2nd Week of Lent: Readings
Fr. Philip Neri Powell, OP
SS. Domenico e Sisto, Roma
One of the favorite hobbies of the western media is a game called “Gotcha!” When a politician or church leader or some other public figure gives an interview or press conference, the media folks herd around and poke at this person in the hope that he or she will make a mistake by saying something stupid, or something insulting or petty. Perhaps the only version of the Gotcha game that the media love more is the one where a public figure is caught behaving in a way that contradicts his stated principles. A “family values” politician caught in an adulterous affair. A bishop caught stealing from the collection basket. This sort of hypocrisy sells newspapers and draws viewers. An audience loves to read about or watch a leader die on the dirtied sword of his ideals. Of course, public figures could avoid this media trap by consistently living up to their ideals, or by having no ideals at all. You can't be accused of hypocrisy if you hold nothing dear! Jesus warns his disciples about the dangers of exalting themselves as the Pharisees do. He says, “. . .do and observe all things whatsoever [the Pharisees] tell you, but do not follow their example. . .The greatest among you must be your servant.”
In order to make clear what a servant in the Church looks like, Jesus describes the self-exalted religious leaders of his day. They weigh their people down with heavy burdens, yet refuse to help them carry the load. They perform good works in order to be seen not out of genuine charity. They don exaggerated religious garb; take places of honor at dinner parties, in the synagogues; and they crave adoration on the street. They allow themselves to be hailed as “Master,” placing themselves on the same level as our Father in heaven. All of these add up over time to be a shadow play, a kabuki mime—props, set pieces, scripts, choreography, all used by those who want to act the part of a righteous religious leader without actually having to be anything like a righteous religious leader. This is the road to damnation, spiritual destruction. Thus, Jesus warns the disciples to avoid playing at being humble and instead teaches them to find exaltation in being a servant.
Any seminarian, religious sister or brother, deacon, priest, or bishop will tell you that one of the most difficult temptations we face as public persons in the Church is the temptation of self-exaltation. We are charged with upholding the teachings of the Church on some of the most hotly debated issues of our day; we are vowed to do good works and we do them openly; we wear distinctive clothing and our people greet us on the streets by calling us “Sister,” “Father,” “Reverend,” even “Your Eminence.” It gets worse for those of us who teach in universities. We have “Doctor” and “Professor” added to our titles. You haven't been exalted properly until you hear yourself introduced at a party as “the Reverend Father Doctor”! Just imagine the temptations our poor Pope must endure when his titles are rattled off. Rightly or wrongly, our status is recognized and celebrated. And therein lies the danger for us and for those we serve—our status, the place we occupy, the public role we have taken on in the Church. Status is fleeting, temporary, easily lost and too easily mourned. Status is nothing.

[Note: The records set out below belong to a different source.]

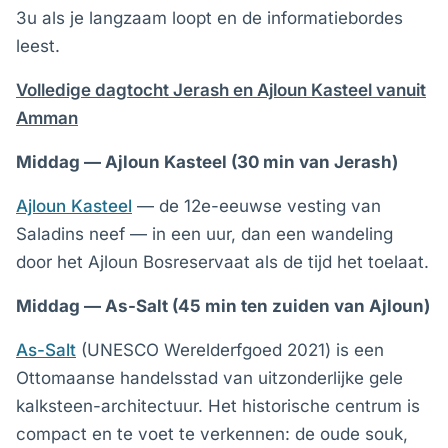
3u als je langzaam loopt en de informatiebordes
leest.
Volledige dagtocht Jerash en Ajloun Kasteel vanuit
Amman
Middag — Ajloun Kasteel (30 min van Jerash)
Ajloun Kasteel
— de 12e-eeuwse vesting van
Saladins neef — in een uur, dan een wandeling
door het Ajloun Bosreservaat als de tijd het toelaat.
Middag — As-Salt (45 min ten zuiden van Ajloun)
As-Salt
(UNESCO Werelderfgoed 2021) is een
Ottomaanse handelsstad van uitzonderlijke gele
kalksteen-architectuur. Het historische centrum is
compact en te voet te verkennen: de oude souk,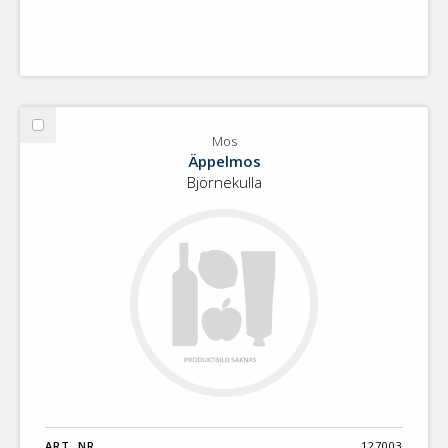
Välj
Mos
Mos
Äppelmos
Björnekulla
ART. NR.
127003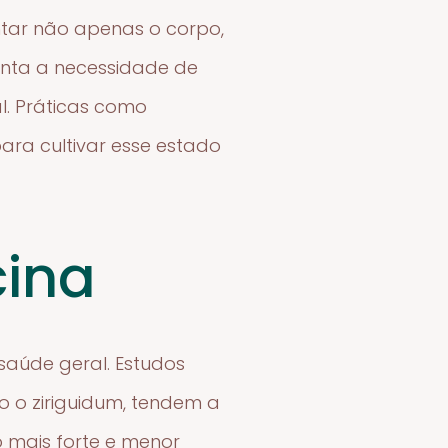
ntar não apenas o corpo,
enta a necessidade de
l. Práticas como
para cultivar esse estado
cina
saúde geral. Estudos
 o ziriguidum, tendem a
o mais forte e menor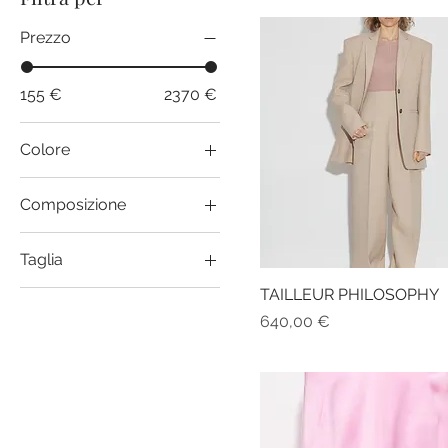
Prezzo
155 €
2370 €
Colore
Composizione
100% cotone
Taglia
100% poliestere
26
TAILLEUR PHILOSOPHY
51% Cotone - 49% Lana
Prezzo
640,00 €
38
Davanti: Lana - Dietro:
Nylon
40
42
44
46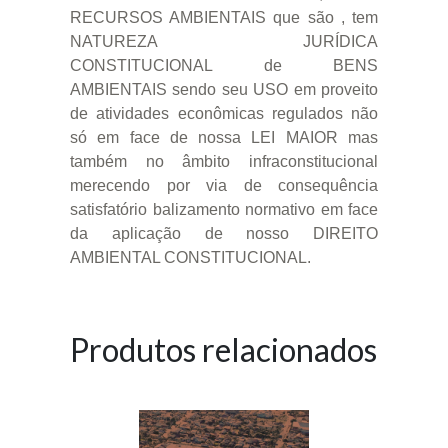
RECURSOS AMBIENTAIS que são , tem
NATUREZA JURÍDICA
CONSTITUCIONAL de BENS
AMBIENTAIS sendo seu USO em proveito
de atividades econômicas regulados não
só em face de nossa LEI MAIOR mas
também no âmbito infraconstitucional
merecendo por via de consequência
satisfatório balizamento normativo em face
da aplicação de nosso DIREITO
AMBIENTAL CONSTITUCIONAL.
Produtos relacionados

Jesus clearly shows us the way out of this potential spiritual wreck. The Church needs leaders not actors, servants not masters. She needs living examples of holiness not self-exalted Barbie Dolls in religious drag. She needs saints, and, fortunately for us, most saints start out as sinners. The transition from sinner to saint, from religious actor to servant-leader is summed up nicely by Isaiah: “Hear the word of the Lord. . .Listen to the instruction of our God. . .! Wash yourselves clean!” And once cleansed by humility, we can start a life of true service. Quietly or loudly, openly or in secret, we can be slaves to a Church, a world in desperate need of being loved by those of us who lay claim to the love of Christ.